'Goodnight and take care," Anne Doyle told viewers each time she ended a news bulletin on RTÉ. Over decades it became her catchphrase, and she in turn heard it back from people she met the length and breadth of Ireland.
But Anne says it was completely unplanned and spontaneous.
"I can't remember the first time I told viewers to 'take care'," she says.
"It was probably an accident, but it somehow connected with the audience at home.
"I grew to understand that it's a very personal thing reading the news to people: personal to them, and personal to me. So much so, I sometimes felt during my career closer to the public than my fellow colleagues in RTÉ. The 'take care' was all part of that," she said.
Fourteen months have passed since the Wexford woman disappeared off our screens after she took early retirement from the national broadcaster.
The closest we have seen of Anne since was on a postage stamp, one of a series from An Post celebrating RTÉ's TV50.
But in the spring of 2013, she remains as razor sharp and funny beneath her trademark blonde bob.
"I've just come back from Jamaica and in the last two years have been doing a lot of travelling. The freedom of not working is that on a miserable rainy day in Ireland, you can ring a friend and say 'what about the Canaries?', and be off into the sunshine without worrying about changing shifts, or whether you'll be back in time for work next week."
Another thing Anne doesn't have to worry about is the news. She says she rarely catches the bulletins she once hosted on TV .
"It doesn't matter now whereas before there was always a terror that you had to keep up with everything. Now I really don't care. If I'm on a beach, I'll be reading a thriller and enjoying not having to be up on everything because I'm Anne Doyle off the news," she said.
Much of this new life has been spent in the company of her long-term partner, restaurateur Dan McGrattan, but despite describing herself as "a hopeless romantic", she says marriage is not on the agenda in the years ahead for her and Dan.

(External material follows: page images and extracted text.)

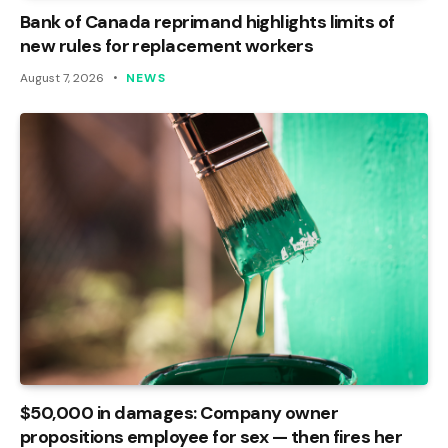
Bank of Canada reprimand highlights limits of
new rules for replacement workers
August 7, 2026
NEWS
$50,000 in damages: Company owner
propositions employee for sex — then fires her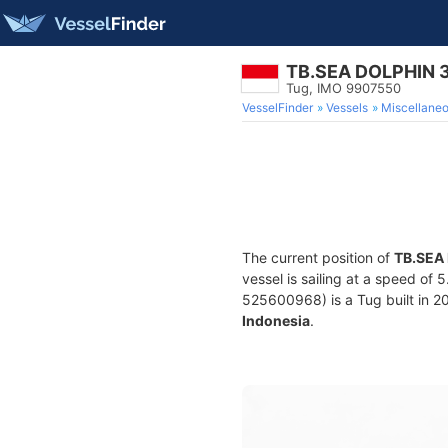
TB.SEA DOLPHIN 
Tug, IMO 9907550
VesselFinder
Vessels
Miscellane
The current position of
TB.SEA
vessel is sailing at a speed of 
525600968) is a Tug built in 20
Indonesia
.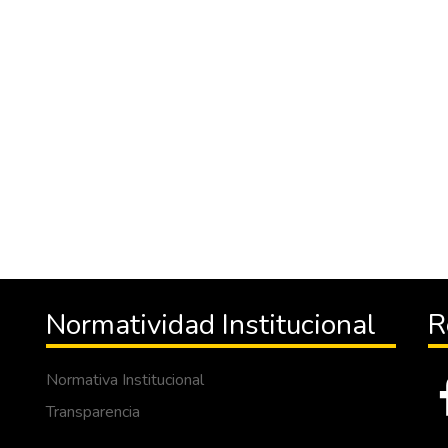
Normatividad Institucional
R
Normativa Institucional
Transparencia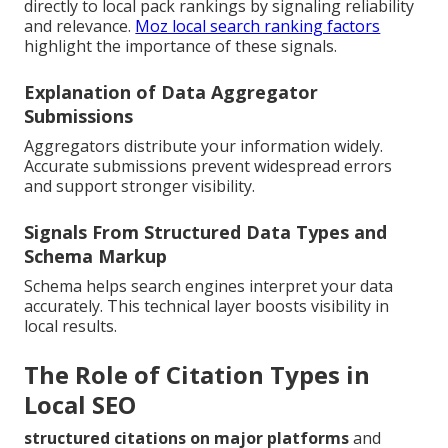
directly to local pack rankings by signaling reliability
and relevance.
Moz local search ranking factors
highlight the importance of these signals.
Explanation of Data Aggregator
Submissions
Aggregators distribute your information widely.
Accurate submissions prevent widespread errors
and support stronger visibility.
Signals From Structured Data Types and
Schema Markup
Schema helps search engines interpret your data
accurately. This technical layer boosts visibility in
local results.
The Role of Citation Types in
Local SEO
structured citations on major platforms
and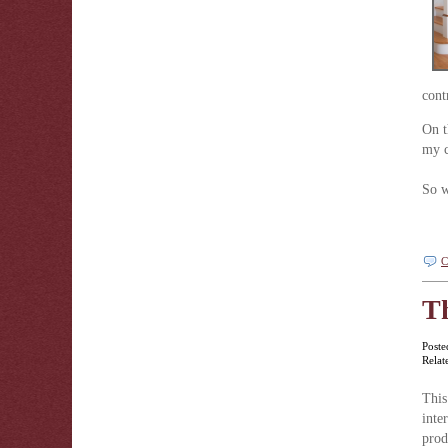
cont
On t
my c
So w
C
Th
Poste
Relat
This
inte
pro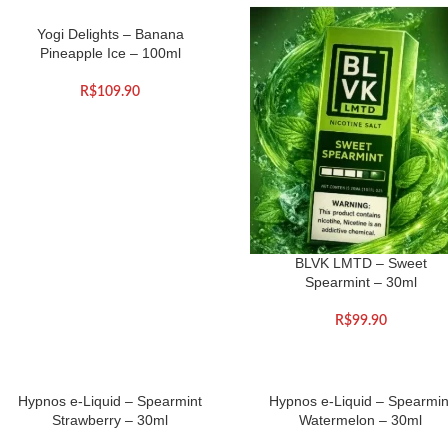
Yogi Delights – Banana
Pineapple Ice – 100ml
R$
109.90
BLVK LMTD – Sweet
Spearmint – 30ml
R$
99.90
Hypnos e-Liquid – Spearmint
Hypnos e-Liquid – Spearmin
Strawberry – 30ml
Watermelon – 30ml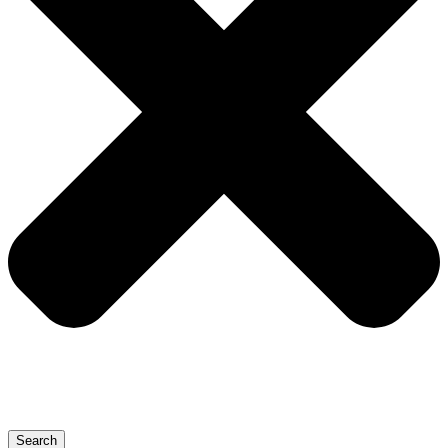
Search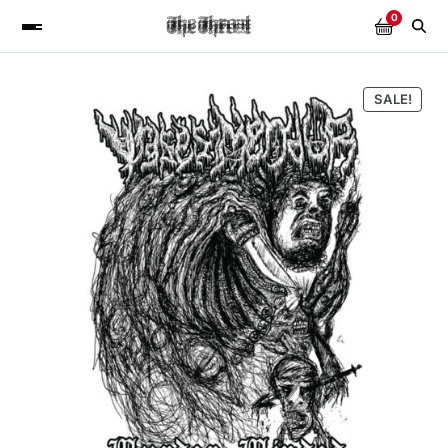
0
SALE!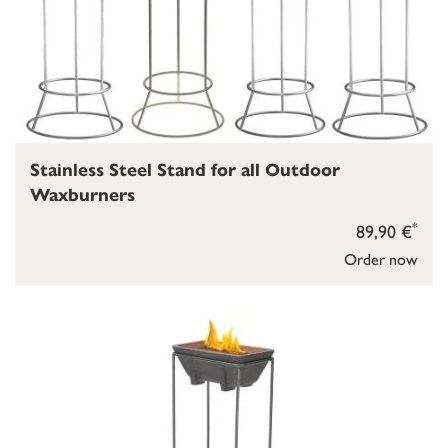
Stainless Steel Stand for all Outdoor
Waxburners
*
89,90 €
Order now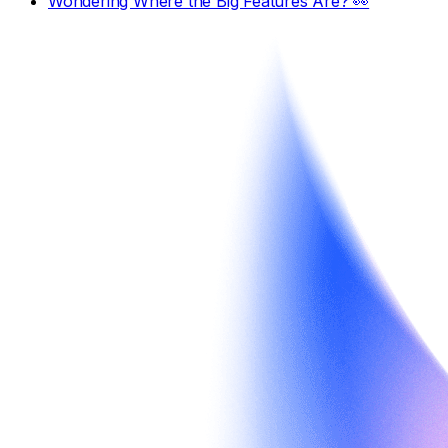
Wondering Where the Big Features Are? 👀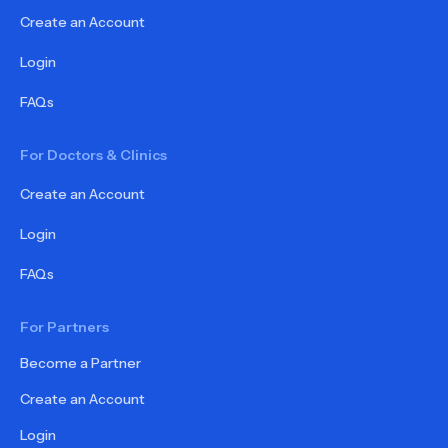
Create an Account
Login
FAQs
For Doctors & Clinics
Create an Account
Login
FAQs
For Partners
Become a Partner
Create an Account
Login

"I'm a great believer in leaving things alone if they are fine. What's that old adage? If it ain't broke, don't fix it.
"In life, happiness is not guaranteed. There's a modern view that we should be happy all the time, but actually life is not like that.
But while Anne prefers to keep the affairs of the heart a mystery, she is quite frank when it comes to discussing her reasons for leaving Montrose. In 2010, it seemed inconceivable that RTÉ's news anchor could retire after word leaked to the press that she was seeking early retirement.
"I found it hard to understand the fuss," said Anne, who joined RTÉ as a newsreader in 1978, aged 26.
"It's not as if I was a garda, a doctor or a nurse. If you collapse clutching your chest, it's not Anne Doyle you'll be looking for."